| Assignment |
Wherever the listing has a line with the string "limit", copy that line out.

| Records for the exercise |
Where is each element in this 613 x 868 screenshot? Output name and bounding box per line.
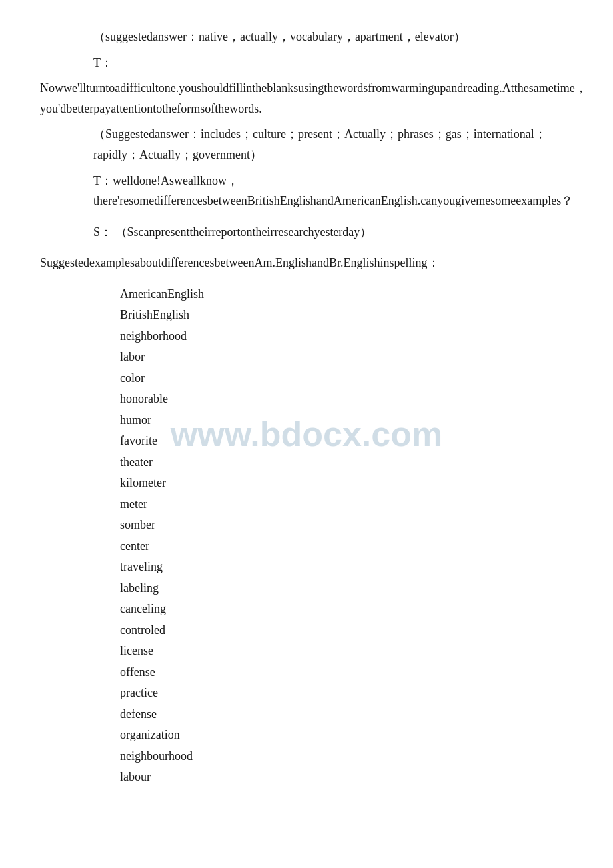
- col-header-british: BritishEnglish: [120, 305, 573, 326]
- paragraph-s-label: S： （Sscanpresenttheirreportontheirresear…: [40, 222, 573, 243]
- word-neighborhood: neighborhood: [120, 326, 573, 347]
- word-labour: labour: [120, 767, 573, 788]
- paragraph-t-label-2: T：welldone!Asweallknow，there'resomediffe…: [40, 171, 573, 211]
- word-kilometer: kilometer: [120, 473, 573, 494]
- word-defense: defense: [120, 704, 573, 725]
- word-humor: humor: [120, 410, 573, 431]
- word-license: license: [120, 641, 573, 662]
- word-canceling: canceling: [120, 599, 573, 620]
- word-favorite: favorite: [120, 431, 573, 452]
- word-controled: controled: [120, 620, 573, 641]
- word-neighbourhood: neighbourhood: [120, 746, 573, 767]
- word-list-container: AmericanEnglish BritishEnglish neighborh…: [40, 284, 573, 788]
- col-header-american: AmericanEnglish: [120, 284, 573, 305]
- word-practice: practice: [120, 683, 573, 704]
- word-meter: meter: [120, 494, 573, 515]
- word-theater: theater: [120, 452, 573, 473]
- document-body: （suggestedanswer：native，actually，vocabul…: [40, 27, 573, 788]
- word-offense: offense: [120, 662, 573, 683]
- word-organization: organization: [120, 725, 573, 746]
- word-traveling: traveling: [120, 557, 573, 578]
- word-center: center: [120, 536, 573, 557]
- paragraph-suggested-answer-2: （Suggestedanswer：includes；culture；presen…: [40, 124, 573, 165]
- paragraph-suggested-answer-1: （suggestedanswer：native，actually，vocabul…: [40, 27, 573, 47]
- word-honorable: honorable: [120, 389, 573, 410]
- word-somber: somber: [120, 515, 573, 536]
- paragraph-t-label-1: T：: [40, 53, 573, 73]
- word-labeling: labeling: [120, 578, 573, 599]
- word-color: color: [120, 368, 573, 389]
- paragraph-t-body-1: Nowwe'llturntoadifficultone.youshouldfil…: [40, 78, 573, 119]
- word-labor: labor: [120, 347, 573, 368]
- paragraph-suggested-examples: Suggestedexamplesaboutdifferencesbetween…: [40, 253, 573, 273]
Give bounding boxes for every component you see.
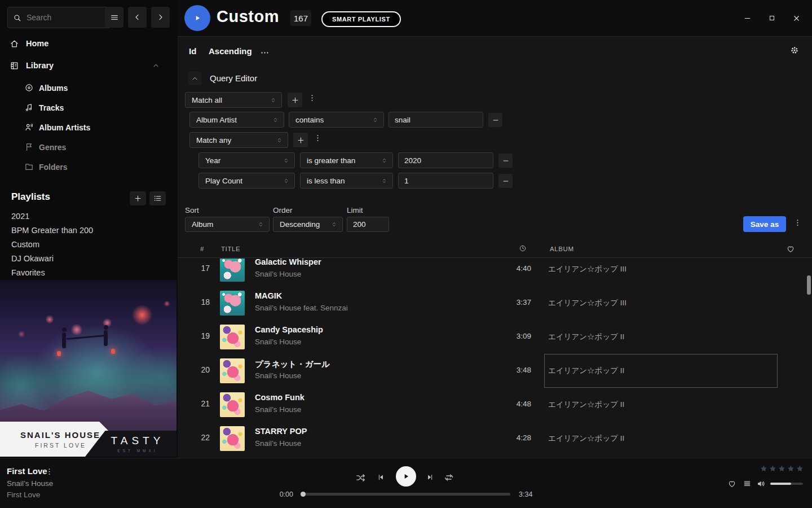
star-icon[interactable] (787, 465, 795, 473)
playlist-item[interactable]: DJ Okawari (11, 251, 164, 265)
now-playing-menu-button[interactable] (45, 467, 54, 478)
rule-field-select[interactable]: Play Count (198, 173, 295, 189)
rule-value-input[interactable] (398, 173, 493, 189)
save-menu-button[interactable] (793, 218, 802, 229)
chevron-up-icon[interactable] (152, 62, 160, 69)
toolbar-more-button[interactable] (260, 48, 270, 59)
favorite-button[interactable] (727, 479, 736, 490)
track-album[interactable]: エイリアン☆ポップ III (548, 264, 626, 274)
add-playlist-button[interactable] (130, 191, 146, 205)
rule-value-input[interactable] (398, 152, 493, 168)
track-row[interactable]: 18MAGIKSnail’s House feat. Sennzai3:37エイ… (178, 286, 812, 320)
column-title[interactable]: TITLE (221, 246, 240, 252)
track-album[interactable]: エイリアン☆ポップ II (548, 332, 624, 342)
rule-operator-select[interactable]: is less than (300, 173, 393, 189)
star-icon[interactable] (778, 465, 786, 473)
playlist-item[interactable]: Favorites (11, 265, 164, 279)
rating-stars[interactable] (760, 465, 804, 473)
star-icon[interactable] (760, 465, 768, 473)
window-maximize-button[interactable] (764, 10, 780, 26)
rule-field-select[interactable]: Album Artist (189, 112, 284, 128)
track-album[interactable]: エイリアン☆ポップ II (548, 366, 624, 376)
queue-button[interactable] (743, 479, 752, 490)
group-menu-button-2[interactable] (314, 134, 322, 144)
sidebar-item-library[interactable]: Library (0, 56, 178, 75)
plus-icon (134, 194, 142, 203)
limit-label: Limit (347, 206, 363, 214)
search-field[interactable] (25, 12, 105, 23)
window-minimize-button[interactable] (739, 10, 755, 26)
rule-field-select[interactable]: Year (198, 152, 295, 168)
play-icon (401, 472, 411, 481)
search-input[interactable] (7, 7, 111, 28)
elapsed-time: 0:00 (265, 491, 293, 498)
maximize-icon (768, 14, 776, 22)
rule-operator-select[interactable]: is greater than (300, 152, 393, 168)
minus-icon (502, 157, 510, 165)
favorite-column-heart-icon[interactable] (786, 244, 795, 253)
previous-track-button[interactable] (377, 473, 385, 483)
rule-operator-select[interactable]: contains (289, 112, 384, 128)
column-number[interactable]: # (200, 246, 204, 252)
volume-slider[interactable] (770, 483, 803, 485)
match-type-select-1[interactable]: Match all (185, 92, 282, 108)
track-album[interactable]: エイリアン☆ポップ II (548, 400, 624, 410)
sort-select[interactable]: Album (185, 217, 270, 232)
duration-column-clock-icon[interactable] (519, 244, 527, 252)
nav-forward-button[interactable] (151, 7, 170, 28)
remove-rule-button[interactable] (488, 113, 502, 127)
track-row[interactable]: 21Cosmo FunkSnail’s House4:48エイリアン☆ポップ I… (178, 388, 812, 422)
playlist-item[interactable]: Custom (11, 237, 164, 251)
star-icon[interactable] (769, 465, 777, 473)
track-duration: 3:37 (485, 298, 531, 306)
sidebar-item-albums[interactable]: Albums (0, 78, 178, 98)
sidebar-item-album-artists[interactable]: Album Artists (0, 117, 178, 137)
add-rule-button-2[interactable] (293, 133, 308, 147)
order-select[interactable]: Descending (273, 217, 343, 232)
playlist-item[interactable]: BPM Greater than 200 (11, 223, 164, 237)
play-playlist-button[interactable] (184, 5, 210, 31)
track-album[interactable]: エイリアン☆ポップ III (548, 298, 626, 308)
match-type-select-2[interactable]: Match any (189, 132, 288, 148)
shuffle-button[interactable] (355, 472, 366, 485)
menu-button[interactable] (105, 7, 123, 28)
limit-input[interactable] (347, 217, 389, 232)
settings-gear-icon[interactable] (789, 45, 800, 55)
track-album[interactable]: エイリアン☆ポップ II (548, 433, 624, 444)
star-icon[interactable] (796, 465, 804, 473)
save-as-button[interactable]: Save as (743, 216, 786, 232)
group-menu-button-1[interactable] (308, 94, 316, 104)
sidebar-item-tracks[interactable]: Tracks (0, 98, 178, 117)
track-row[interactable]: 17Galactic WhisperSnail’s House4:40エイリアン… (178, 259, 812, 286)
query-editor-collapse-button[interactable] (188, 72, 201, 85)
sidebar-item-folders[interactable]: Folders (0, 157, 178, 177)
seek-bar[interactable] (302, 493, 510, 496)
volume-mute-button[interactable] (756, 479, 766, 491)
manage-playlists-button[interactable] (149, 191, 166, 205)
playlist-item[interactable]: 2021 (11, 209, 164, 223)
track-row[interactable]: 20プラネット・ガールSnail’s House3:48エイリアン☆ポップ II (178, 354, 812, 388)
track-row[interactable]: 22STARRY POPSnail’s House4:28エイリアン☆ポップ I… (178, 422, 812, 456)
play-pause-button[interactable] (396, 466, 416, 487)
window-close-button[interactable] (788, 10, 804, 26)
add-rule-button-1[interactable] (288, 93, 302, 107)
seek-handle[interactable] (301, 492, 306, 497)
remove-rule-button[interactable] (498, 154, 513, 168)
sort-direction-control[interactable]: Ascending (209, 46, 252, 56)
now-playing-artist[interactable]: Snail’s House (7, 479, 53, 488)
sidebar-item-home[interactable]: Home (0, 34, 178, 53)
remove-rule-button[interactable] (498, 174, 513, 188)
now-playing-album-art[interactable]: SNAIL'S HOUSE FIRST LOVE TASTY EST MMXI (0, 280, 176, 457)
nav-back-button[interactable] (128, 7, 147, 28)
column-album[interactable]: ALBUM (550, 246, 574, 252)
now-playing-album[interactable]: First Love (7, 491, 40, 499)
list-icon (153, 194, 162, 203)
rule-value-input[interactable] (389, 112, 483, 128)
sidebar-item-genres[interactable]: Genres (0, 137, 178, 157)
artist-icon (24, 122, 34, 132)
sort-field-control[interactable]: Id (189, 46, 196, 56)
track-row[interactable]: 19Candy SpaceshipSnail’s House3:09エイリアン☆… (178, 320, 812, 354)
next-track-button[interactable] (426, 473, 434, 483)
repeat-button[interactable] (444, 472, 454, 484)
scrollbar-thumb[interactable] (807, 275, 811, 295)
---
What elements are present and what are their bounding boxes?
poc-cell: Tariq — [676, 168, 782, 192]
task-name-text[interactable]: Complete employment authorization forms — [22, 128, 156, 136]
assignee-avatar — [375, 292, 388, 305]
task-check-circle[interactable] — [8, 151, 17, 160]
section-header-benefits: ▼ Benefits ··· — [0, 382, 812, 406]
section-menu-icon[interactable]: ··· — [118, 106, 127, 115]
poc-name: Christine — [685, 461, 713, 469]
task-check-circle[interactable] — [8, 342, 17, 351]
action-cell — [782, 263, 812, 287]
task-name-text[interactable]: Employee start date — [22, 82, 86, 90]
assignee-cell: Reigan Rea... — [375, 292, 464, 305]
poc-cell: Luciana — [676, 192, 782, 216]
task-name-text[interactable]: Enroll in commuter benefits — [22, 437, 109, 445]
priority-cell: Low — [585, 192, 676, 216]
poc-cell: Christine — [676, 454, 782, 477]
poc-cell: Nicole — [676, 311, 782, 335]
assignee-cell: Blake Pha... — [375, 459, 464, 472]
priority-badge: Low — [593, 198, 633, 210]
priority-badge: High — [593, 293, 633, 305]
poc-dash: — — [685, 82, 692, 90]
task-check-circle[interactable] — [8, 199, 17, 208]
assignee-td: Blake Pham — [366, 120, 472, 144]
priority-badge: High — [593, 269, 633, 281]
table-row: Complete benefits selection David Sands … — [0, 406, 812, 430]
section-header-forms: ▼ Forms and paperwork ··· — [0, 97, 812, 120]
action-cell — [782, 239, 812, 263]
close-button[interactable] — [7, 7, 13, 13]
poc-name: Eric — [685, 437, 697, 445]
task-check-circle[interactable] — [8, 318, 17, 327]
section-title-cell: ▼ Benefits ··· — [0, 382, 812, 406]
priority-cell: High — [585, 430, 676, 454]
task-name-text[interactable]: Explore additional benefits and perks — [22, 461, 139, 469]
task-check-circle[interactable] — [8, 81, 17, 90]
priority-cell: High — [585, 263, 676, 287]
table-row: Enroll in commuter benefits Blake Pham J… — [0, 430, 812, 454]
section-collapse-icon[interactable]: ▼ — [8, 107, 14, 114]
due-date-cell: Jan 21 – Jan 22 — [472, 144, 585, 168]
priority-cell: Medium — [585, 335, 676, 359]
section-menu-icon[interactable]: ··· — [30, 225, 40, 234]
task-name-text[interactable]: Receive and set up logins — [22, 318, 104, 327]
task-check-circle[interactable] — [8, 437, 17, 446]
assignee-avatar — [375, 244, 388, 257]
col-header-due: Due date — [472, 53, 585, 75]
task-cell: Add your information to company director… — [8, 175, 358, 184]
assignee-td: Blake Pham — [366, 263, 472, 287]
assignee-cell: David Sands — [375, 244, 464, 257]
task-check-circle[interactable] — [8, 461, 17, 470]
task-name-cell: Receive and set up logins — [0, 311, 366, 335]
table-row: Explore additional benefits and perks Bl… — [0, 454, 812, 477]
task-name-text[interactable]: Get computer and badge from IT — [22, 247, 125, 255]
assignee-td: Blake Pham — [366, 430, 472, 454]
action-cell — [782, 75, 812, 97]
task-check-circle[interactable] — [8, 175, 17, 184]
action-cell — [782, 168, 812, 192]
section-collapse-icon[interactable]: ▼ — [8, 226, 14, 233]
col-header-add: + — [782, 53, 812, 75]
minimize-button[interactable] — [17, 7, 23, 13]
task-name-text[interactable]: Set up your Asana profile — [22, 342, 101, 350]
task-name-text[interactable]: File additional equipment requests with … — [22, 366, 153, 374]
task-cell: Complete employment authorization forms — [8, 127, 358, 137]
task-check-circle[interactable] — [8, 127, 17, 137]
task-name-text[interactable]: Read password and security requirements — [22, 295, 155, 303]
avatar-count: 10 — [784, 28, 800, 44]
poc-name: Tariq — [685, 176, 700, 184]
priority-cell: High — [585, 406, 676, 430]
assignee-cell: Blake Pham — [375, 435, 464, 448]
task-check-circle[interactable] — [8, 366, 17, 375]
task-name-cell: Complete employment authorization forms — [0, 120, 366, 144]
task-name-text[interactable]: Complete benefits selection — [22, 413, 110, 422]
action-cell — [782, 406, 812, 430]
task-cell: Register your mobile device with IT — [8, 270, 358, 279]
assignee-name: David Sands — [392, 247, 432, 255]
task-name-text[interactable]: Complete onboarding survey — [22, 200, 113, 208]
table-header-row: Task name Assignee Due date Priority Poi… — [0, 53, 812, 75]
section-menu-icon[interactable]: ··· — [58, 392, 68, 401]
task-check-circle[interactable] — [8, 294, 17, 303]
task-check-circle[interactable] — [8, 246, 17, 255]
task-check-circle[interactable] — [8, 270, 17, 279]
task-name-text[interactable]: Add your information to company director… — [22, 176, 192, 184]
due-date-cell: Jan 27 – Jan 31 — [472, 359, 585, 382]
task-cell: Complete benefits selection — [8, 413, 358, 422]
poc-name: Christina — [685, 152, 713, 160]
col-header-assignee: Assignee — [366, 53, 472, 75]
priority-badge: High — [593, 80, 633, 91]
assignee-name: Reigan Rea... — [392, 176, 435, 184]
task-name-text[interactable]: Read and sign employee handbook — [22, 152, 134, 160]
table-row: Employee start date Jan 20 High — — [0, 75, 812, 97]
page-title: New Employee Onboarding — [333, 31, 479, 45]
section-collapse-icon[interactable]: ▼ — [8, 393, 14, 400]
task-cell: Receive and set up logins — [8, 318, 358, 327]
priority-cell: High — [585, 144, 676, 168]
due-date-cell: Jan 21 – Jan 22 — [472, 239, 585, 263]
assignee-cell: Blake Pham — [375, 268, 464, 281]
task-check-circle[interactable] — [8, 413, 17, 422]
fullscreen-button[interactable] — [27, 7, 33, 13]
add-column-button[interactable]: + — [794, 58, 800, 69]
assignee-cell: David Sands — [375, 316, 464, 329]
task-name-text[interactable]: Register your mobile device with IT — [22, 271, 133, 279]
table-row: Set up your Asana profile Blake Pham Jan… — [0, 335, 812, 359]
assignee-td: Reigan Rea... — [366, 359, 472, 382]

| Exercise solution |
limit-label: Limit (347, 206, 363, 214)
limit-input[interactable] (347, 217, 389, 232)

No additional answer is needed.